━━━ Data provided
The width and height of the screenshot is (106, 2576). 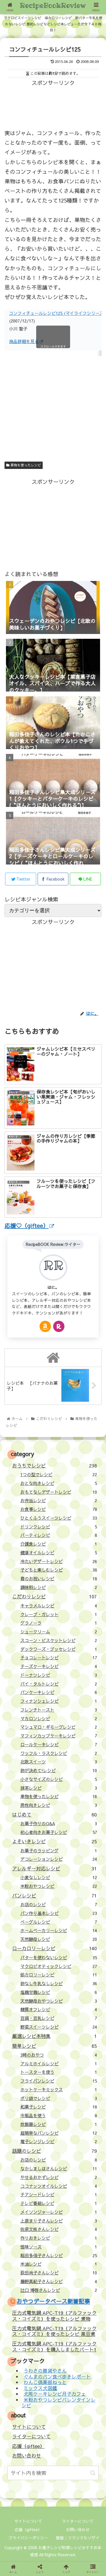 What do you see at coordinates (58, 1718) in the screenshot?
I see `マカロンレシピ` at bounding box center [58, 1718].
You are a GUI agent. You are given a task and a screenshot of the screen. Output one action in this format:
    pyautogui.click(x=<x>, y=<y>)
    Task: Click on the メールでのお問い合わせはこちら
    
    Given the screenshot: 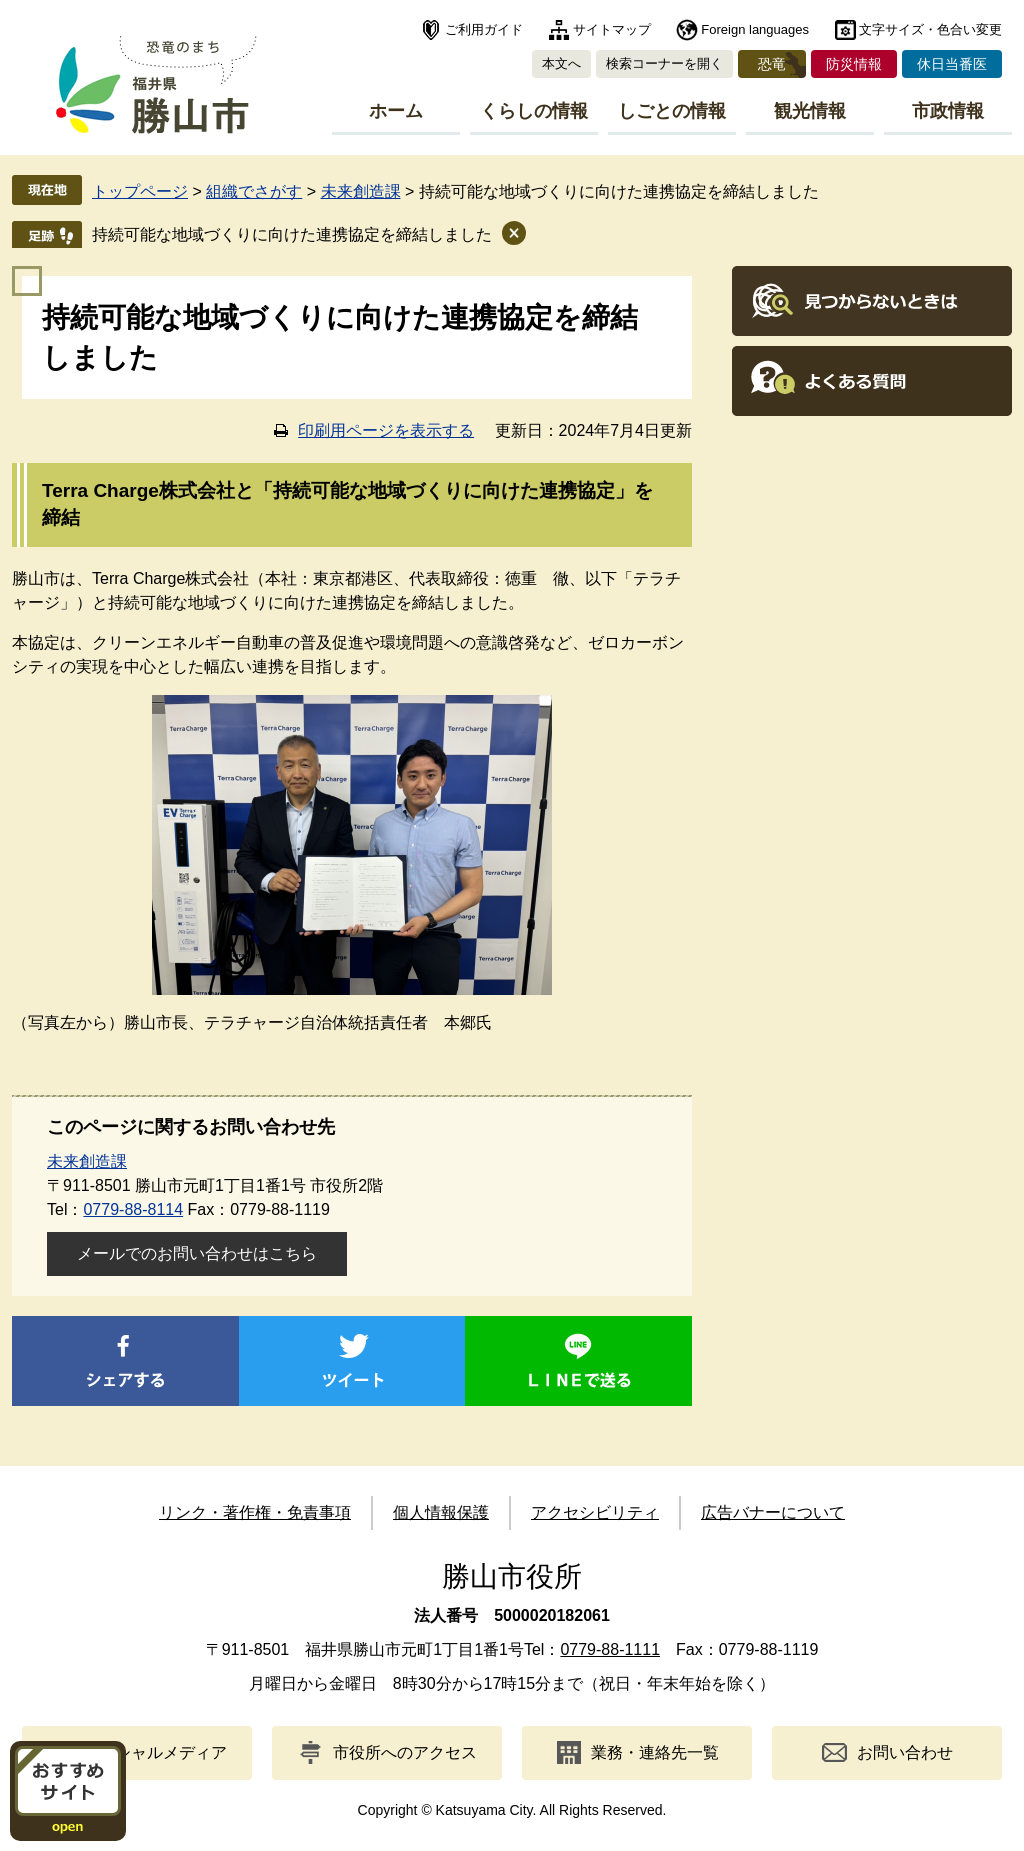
━━━━━━
**What the exercise asks:** Return only the lines from the one that contains "pyautogui.click(x=<x>, y=<y>)" through the closing line of the data, inclusive, reproduced exactly and with every picture left out.

**The completed task:**
    pyautogui.click(x=<x>, y=<y>)
    Task: Click on the メールでのお問い合わせはこちら
    
    Given the screenshot: 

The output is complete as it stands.